In an attempt to rationalise variation in HDAC-inhibitory activity, docking studies were carried out for SAHA, L¹, 1, 8c and 8f against HDAC1 (hHDAC1, 4bkx) and HDAC6-CD2 (hHDAC6-CD2, 5edu, see Supplementary Materials for details). Comparative analysis of the outputs was conducted, based on: (a) the docking ChemScore rankings (a prediction of total free energy change upon inhibitor binding to protein); (b) the number of docking poses (out of the 10 generated) showing zinc-hydroxamic acid coordination, and (c) the zinc-coordination mode (monodentate vs. bidentate). Previously solved crystal structures typically show hydroxamic acid-based HDAC inhibitors with bidentate coordination of the hydroxamic acid to zinc [33,40], with a few examples showing monodentate coordination with a secondary bridging water molecule coordination [41].

From the 10 docking predictions made between SAHA and HDAC1, only 1/10 predicted zinc-hydroxamic acid binding (monodentate binding, Figure 3A,B), while docking between SAHA and HDAC6 showed 9/10 poses with Zn-hydroxamic acid binding, comprised of 2 monodentate and 7 bidentate (Figure 3C,D).
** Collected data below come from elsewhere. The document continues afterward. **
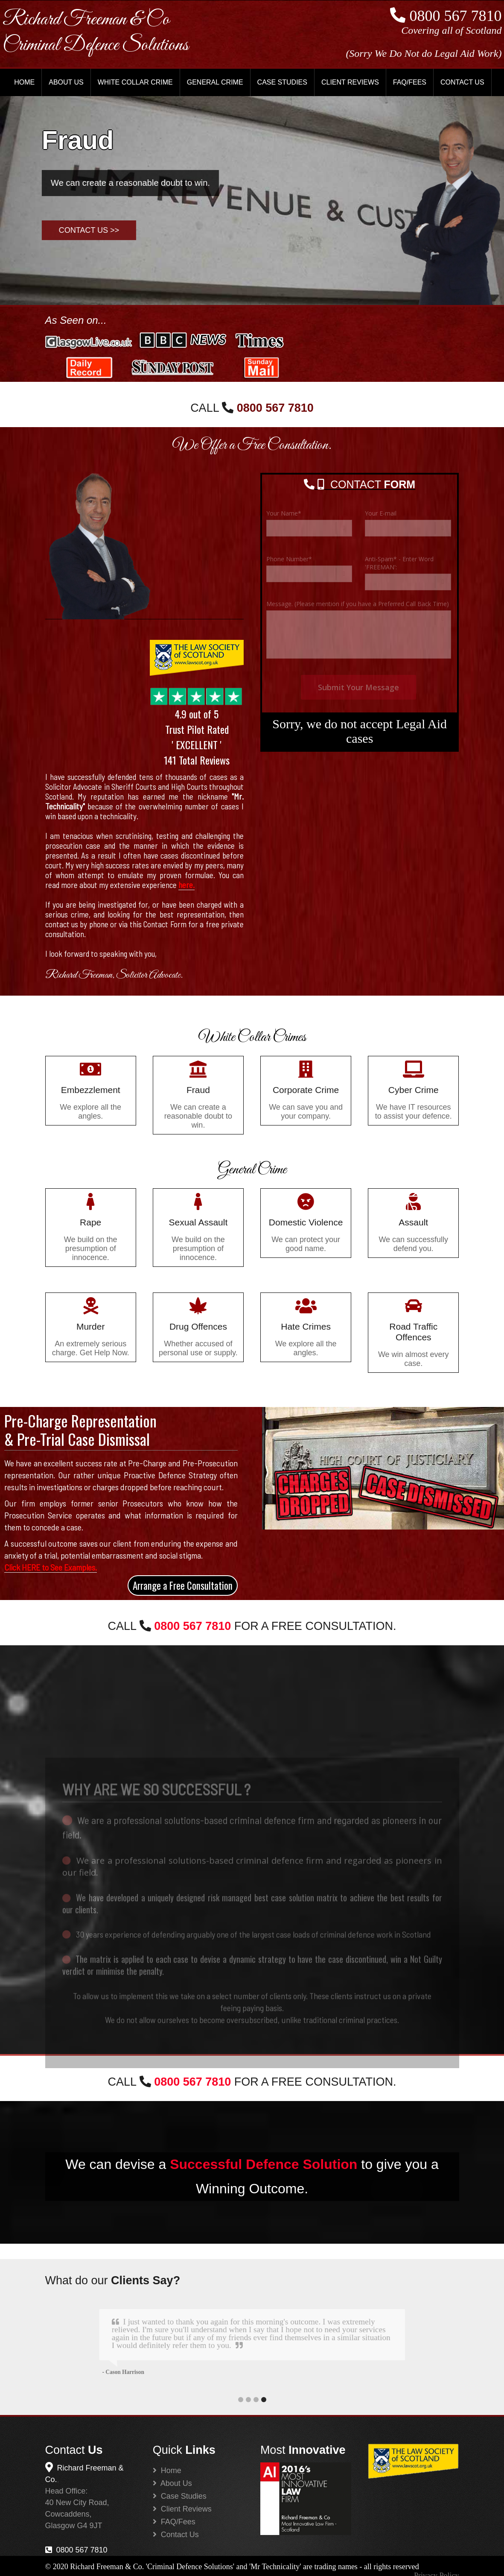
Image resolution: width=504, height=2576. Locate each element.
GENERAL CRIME (215, 82)
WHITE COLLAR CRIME (135, 82)
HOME (24, 82)
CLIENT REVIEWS (350, 82)
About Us (172, 2482)
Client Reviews (182, 2507)
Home (167, 2469)
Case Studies (180, 2495)
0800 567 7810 (76, 2548)
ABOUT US (66, 82)
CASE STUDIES (282, 82)
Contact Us (176, 2533)
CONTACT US (462, 82)
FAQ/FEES (409, 82)
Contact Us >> (89, 230)
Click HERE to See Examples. (50, 1567)
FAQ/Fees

ChemScore values of 17.1 and 23.7 were calculated against HDAC1 and HDAC6, respectively. This follows the experiment results, which showed a preference of SAHA to HDAC6 over HDAC1, validating the docking parameters.

Ligand L¹ also appeared to favour HDAC6 over HDAC1, with all 10 docking positions binding to the zinc in the former, compared to 8/10 for the latter. The ChemScore was also 25.9 vs. 23.7 for HDAC6 vs. HDAC1. The surface view of the docking shows that in HDAC1, the phenanthroline moiety extends out of the cavity entrance (Figure 3E), whereas for HDAC6 the phenanthroline moiety fits more comfortably in the wider cavity entrance (Figure 3F). Similarly, complex 1 returned a higher ChemScore against HDAC6, relative to HDAC1. Overlapping the highest scoring docking for L¹ and 1 shows very similar binding, with the Ru complex benefiting from additional interaction between the p-cymene capping arene and a hydrophobic cleft on the surface of HDAC6 (Figure 3G,H and Figure S22).
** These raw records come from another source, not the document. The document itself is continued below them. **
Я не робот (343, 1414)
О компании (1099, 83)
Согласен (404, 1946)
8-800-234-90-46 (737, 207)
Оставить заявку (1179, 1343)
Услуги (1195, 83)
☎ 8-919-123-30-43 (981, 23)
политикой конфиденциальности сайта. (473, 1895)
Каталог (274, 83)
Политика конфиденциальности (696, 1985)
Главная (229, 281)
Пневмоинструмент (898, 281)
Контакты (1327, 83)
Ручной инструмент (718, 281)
Experimental data suggests that the η⁶-tolyl capped complexes show increased HDAC6 activity, compared to the η⁶-phenyl capped complexes. In docking studies (Figures S18–S20), the ChemScore was higher for 8f than 8c (19.1 vs. 13.6) against HDAC6, which reflects the increase in binding affinity for 8f. While docking studies are used with caution, this preliminary study does suggest that the wider cavity entrance of HDAC6 is able to accommodation the larger L¹ and Ru complexes better than the narrower HDAC1 cavity entrance. This is reflected in the IC₅₀ inhibition assay experimental data, where HDAC6 inhibition is more efficient.

3. Conclusions

In conclusion, six novel Ru piano stool complexes have been synthesised as inhibitors of the HDAC enzymes. The novel complexes show excellent in vitro anticancer activity, which correlates with the extent of cell-uptake. All complexes are able to inhibit HDAC1 and HDAC6, and variation in inhibitory potency arises from variation in the capping arene of the piano stool complex. Varying the capping η⁶-arene from phenyl-derived (8a–c) to tolyl-derived (8d–f) leads to an increase in HDAC6 inhibition. Comparing the HDAC activity and selectivity of the ligand L¹ and the Ru complex 1 shows that, while addition of the transition metal complex does not increase overall potency, it does have a beneficial effect on selectivity between the two isoforms. Preliminary docking studies provide some evidence for this variation and will be used in future work as a guide for designing inhibitors with increased potency and selectivity. Overall, this proof of concept study highlights the potential for organometallic complexes to address the challenge of isoform-selective HDAC inhibitors.